If the issue is a risk of injury to someone other than the patient (eg a member of the hospital staff or another patient) or a risk to the property of the hospital, then yes a security guard can use reasonable force to abate that risk.  That would not justify detaining a person and imposing treatment against their will.  It may justify detaining the person until the arrival of police (Criminal Investigation Act 2006 (WA) s 25 ‘Citizen’s Arrest’) or removing the person from the hospital.   Interestingly s 251 refers to the use of force to retain possession of property.  It does not say force can be used to protect property from damage though at least on law firm claims that it does extend to the use of force ‘to protect personal property from theft or damage (Rothschild Group, Is Self-Defence Legal in WA? Understanding Your Rights, December 9, 2024).  They do not cite any cases to support the claim that s 251 extends to the protection against damage but it does seem reasonable that it should and that the damage or destruction of property is to deny the true owner’s rights and is a form of ‘taking’.

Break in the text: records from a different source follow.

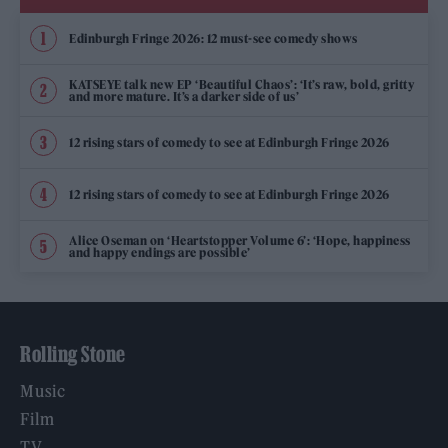
Edinburgh Fringe 2026: 12 must-see comedy shows
KATSEYE talk new EP ‘Beautiful Chaos’: ‘It’s raw, bold, gritty
and more mature. It’s a darker side of us’
12 rising stars of comedy to see at Edinburgh Fringe 2026
12 rising stars of comedy to see at Edinburgh Fringe 2026
Alice Oseman on ‘Heartstopper Volume 6’: ‘Hope, happiness
and happy endings are possible’
Rolling Stone
Music
Film
TV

If the motivation is to protect a third party or the hospital’s property then the doctor’s opinion is simply part of the information upon which the security guard could form the belief that it is ‘necessary to defend the person or another person’. If the doctor reports being in fear of their safety that would be relevant, but the doctor’s opinion that it is necessary to use force in self-defence, defence of another or in defence of property is not sufficient.  As my correspondent correctly notes it is ‘the Security Officer who must prove they had a reasonable belief of imminent harm occurring…’. 

The real complexity arises where the person is posing a threat to others but cannot be removed, eg the patient who has a head injury, drug overdose or an acute mental illness and it is their injuries that are causing them to be violent.  They need to be restrained in order to protect others, but they also need to be treated for their injuries.  I think this is the case identified at (2), above.  If they are not competent to consent to or refuse treatment they can be restrained and if necessary sedated as that is both a reasonable use of force to protect others and it is part of the treatment of their condition.  

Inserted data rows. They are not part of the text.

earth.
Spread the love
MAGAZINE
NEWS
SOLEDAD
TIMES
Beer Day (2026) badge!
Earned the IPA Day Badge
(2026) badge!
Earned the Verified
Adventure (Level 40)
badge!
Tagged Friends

If they remain competent then a statutory provision is required to justify treatment contrary to the patient’s known wishes.  In WA that does not including the Mental Health Act 2014 (WA) as one of the criteria for an involuntary treatment order is (s 25(1)(c)):

… that the person does not demonstrate the capacity required by section 18 to make a treatment decision about the provision of the treatment to himself or herself;

If they do demonstrate capacity, an involuntary treatment order cannot be made. 

For further details see the flowchart in the article 

Kelly, A.-M., Eburn, M., Cockburn, T. and Senthi, A. (2023), Review article: Detaining patients against their will: Can duty of care be used to justify detention and restraint in emergency departments? Emergency Medicine Australasia. https://doi.org/10.1111/1742-6723.14299

This blog is a general discussion of legal principles only.  It is not legal advice. Do not rely on the information here to make decisions regarding your legal position or to make decisions that affect your legal rights or responsibilities. For advice on your particular circumstances always consult an admitted legal practitioner in your state or territory.